Dataset items:
^^^^^^^^^^^^^^^^

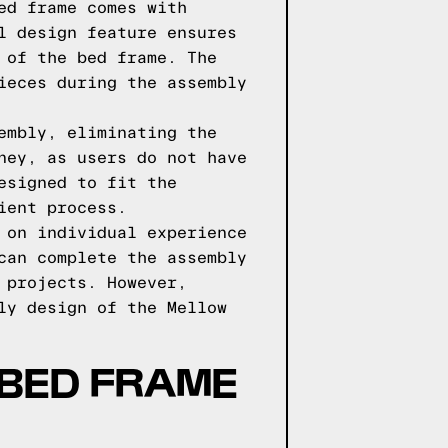
ed frame comes with
l design feature ensures
 of the bed frame. The
ieces during the assembly
embly, eliminating the
ney, as users do not have
esigned to fit the
ient process.
 on individual experience
can complete the assembly
 projects. However,
ly design of the Mellow
BED FRAME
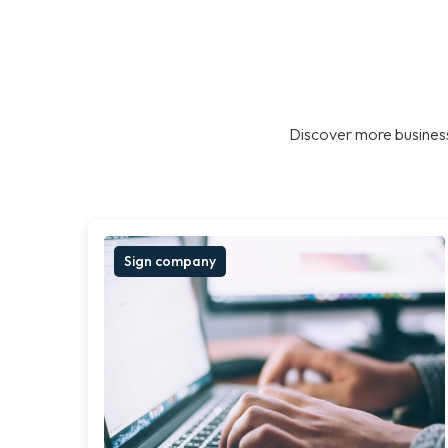
Discover more business
Sign company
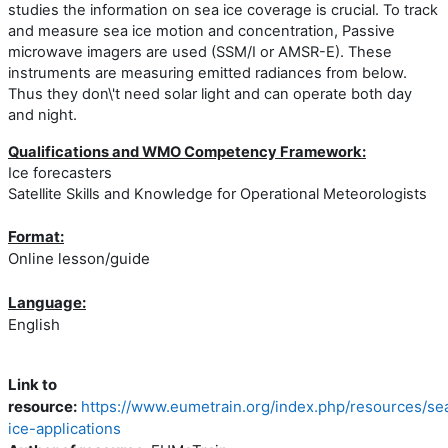
studies the information on sea ice coverage is crucial. To track
and measure sea ice motion and concentration, Passive
microwave imagers are used (SSM/I or AMSR-E). These
instruments are measuring emitted radiances from below.
Thus they don\'t need solar light and can operate both day
and night.
Qualifications and WMO Competency Framework:
Ice forecasters
Satellite Skills and Knowledge for Operational Meteorologists
Format:
Online lesson/guide
Language:
English
Link to
resource:
https://www.eumetrain.org/index.php/resources/se
ice-applications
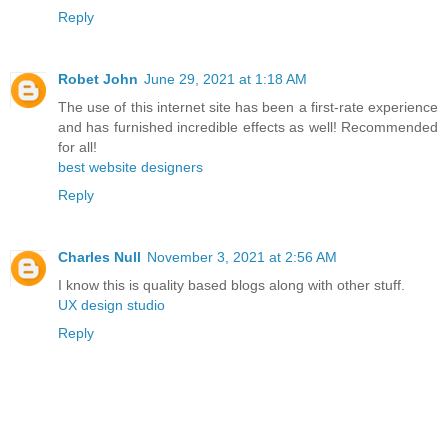
Reply
Robet John
June 29, 2021 at 1:18 AM
The use of this internet site has been a first-rate experience
and has furnished incredible effects as well! Recommended
for all!
best website designers
Reply
Charles Null
November 3, 2021 at 2:56 AM
I know this is quality based blogs along with other stuff.
UX design studio
Reply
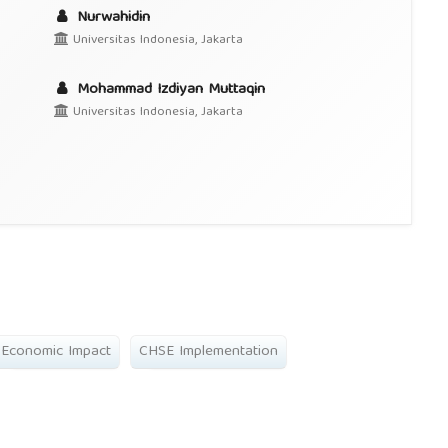
Nurwahidin
Universitas Indonesia, Jakarta
Mohammad Izdiyan Muttaqin
Universitas Indonesia, Jakarta
Economic Impact
CHSE Implementation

^^^^^^^^^^^^^^^^

**Exercise**:
Exact copy, no pictures: reproduce every record as it stands.

**Solution for this task**:
ed frame comes with
l design feature ensures
 of the bed frame. The
ieces during the assembly
embly, eliminating the
ney, as users do not have
esigned to fit the
ient process.
 on individual experience
can complete the assembly
 projects. However,
ly design of the Mellow
BED FRAME
Discover more business
Sign company
studies the information on sea ice coverage is crucial. To track
and measure sea ice motion and concentration, Passive
microwave imagers are used (SSM/I or AMSR-E). These
instruments are measuring emitted radiances from below.
Thus they don\'t need solar light and can operate both day
and night.
Qualifications and WMO Competency Framework:
Ice forecasters
Satellite Skills and Knowledge for Operational Meteorologists
Format:
Online lesson/guide
Language:
English
Link to
resource:
https://www.eumetrain.org/index.php/resources/se
ice-applications
Reply
Robet John
June 29, 2021 at 1:18 AM
The use of this internet site has been a first-rate experience
and has furnished incredible effects as well! Recommended
for all!
best website designers
Reply
Charles Null
November 3, 2021 at 2:56 AM
I know this is quality based blogs along with other stuff.
UX design studio
Reply
Nurwahidin
Universitas Indonesia, Jakarta
Mohammad Izdiyan Muttaqin
Universitas Indonesia, Jakarta
Economic Impact
CHSE Implementation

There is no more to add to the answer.